As a lawyer at the bar, Taney was not eloquent, nor impassioned ; but he was solid, strong, and persuasive. As long since as 1825, he was the first lawyer in his state ; and the bar of that state was second to none in the country. Robert Goodloe Harper and William Pinkney had died, leaving Taney without a peer. In 1829, William Wirt, after twelve years of brilliant service as attorney-general of the United States, removed to Baltimore, and became the rival of Taney. The contest was a spirited, but a decisive one. Wirt was the more polished, eloquent, and scholarly man ; but Taney brought the logic of a giant to bear upon the beautiful creations of the rhetorical artist. He more than sustained himself in the conflict; he brought out of it a reputation increased, rather than diminished.
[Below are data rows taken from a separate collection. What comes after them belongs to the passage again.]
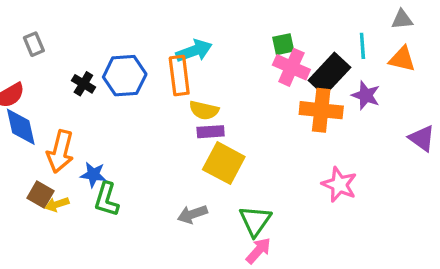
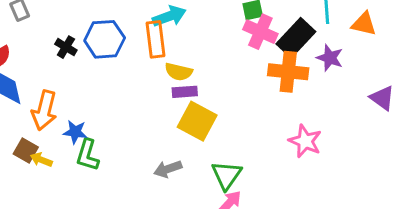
yellow arrow: (57, 204) -> (41, 160), turned 40

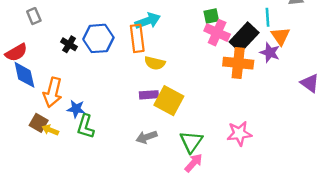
orange triangle: (364, 24) -> (280, 36), moved, turned 42
purple rectangle: (185, 92) -> (149, 95), moved
pink star: (305, 141) -> (239, 134), moved, turned -30

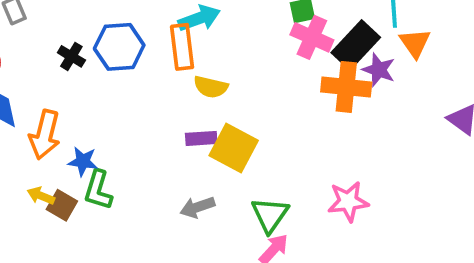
purple star: (270, 52) -> (379, 70), moved
brown square: (39, 123) -> (62, 205), moved

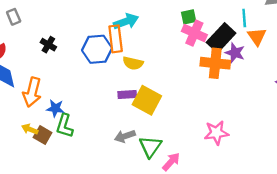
blue hexagon: (119, 47) -> (97, 49), moved
green triangle: (270, 215) -> (150, 147), moved

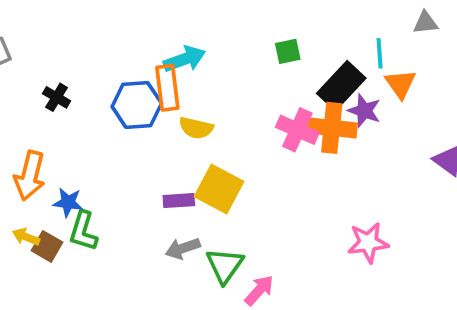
pink cross: (194, 33) -> (297, 130), moved
purple rectangle: (127, 94) -> (179, 201), moved
pink star: (216, 133) -> (368, 243), moved

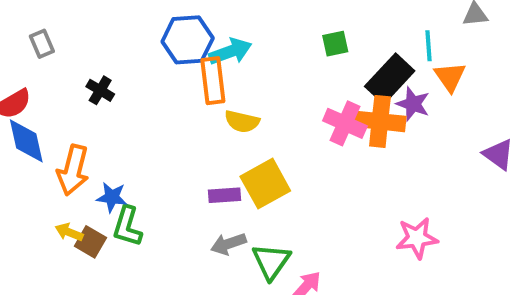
blue hexagon: (137, 105) -> (188, 40), moved
yellow square: (219, 189) -> (265, 184), turned 33

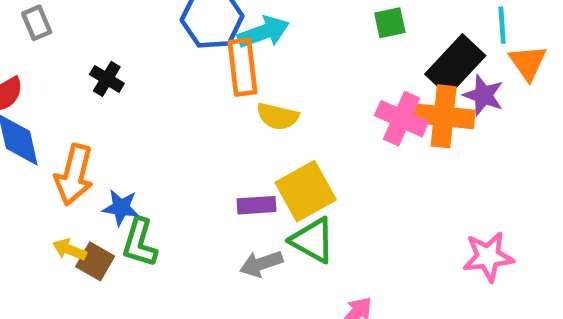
green triangle: (271, 261) -> (313, 240), moved, turned -36

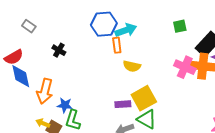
gray rectangle: (37, 23) -> (29, 26), turned -32
orange rectangle: (242, 67) -> (117, 45), size x0.7

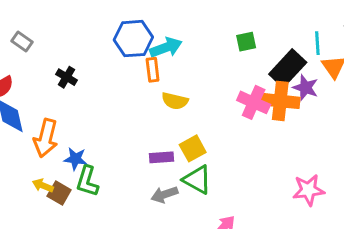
yellow square: (144, 98) -> (193, 148), size x0.7

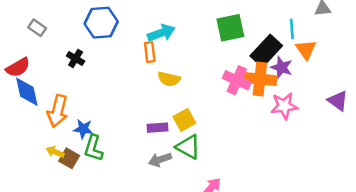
blue hexagon: (133, 39) -> (101, 23), moved
green square: (246, 42) -> (230, 28), size x1.6
pink star: (308, 190) -> (284, 106), moved

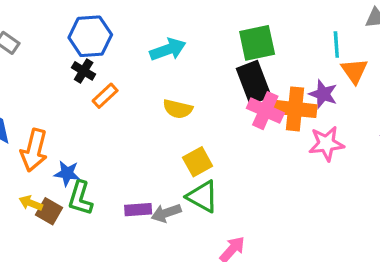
black rectangle: (266, 51) -> (254, 82), moved, turned -64
orange rectangle: (150, 52) -> (105, 96), moved, turned 54
black cross: (76, 58) -> (84, 71), moved
purple rectangle: (157, 128) -> (138, 210), moved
Among the more prominent men with whom he came in contact in professional life, were Winder, Harper, Martin, Pinkney, and Wirt. He was equal to any one of them, though differing in the leading traits of his mind from each. Winder was a very superior lawyer. Taney was a man of more ability and culture than Goodloe Harper. He himself was accustomed to speak of Luther Martin as the ablest of the men of his professional days. The chief-justice was, however, so averse to speaking of himself, that he seldom, even to his most intimate friends, indulged in reminiscences of his earlier life. Pinkney was the superior of Martin in elegance, polish, and eloquence; also in knowledge of political law; but in all other respects, the chief-justice always spoke of Martin as the abler and more learned man.